ASSIGNMENT: Write out the records that appear below, verbatim and complete, but without pictures.

::: AVAILABLE DATA

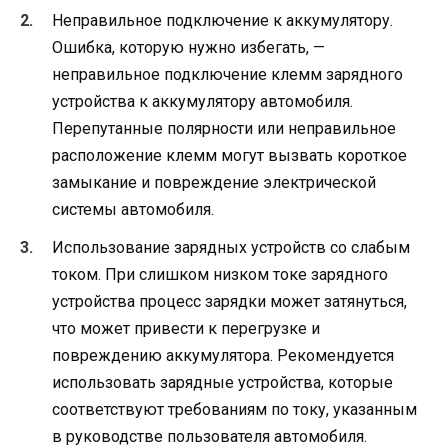
Неправильное подключение к аккумулятору.
Ошибка, которую нужно избегать, —
неправильное подключение клемм зарядного
устройства к аккумулятору автомобиля.
Перепутанные полярности или неправильное
расположение клемм могут вызвать короткое
замыкание и повреждение электрической
системы автомобиля.
Использование зарядных устройств со слабым
током. При слишком низком токе зарядного
устройства процесс зарядки может затянуться,
что может привести к перегрузке и
повреждению аккумулятора. Рекомендуется
использовать зарядные устройства, которые
соответствуют требованиям по току, указанным
в руководстве пользователя автомобиля.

::::::

COMPLETED EXERCISE:
Неправильное подключение к аккумулятору.
Ошибка, которую нужно избегать, —
неправильное подключение клемм зарядного
устройства к аккумулятору автомобиля.
Перепутанные полярности или неправильное
расположение клемм могут вызвать короткое
замыкание и повреждение электрической
системы автомобиля.
Использование зарядных устройств со слабым
током. При слишком низком токе зарядного
устройства процесс зарядки может затянуться,
что может привести к перегрузке и
повреждению аккумулятора. Рекомендуется
использовать зарядные устройства, которые
соответствуют требованиям по току, указанным
в руководстве пользователя автомобиля.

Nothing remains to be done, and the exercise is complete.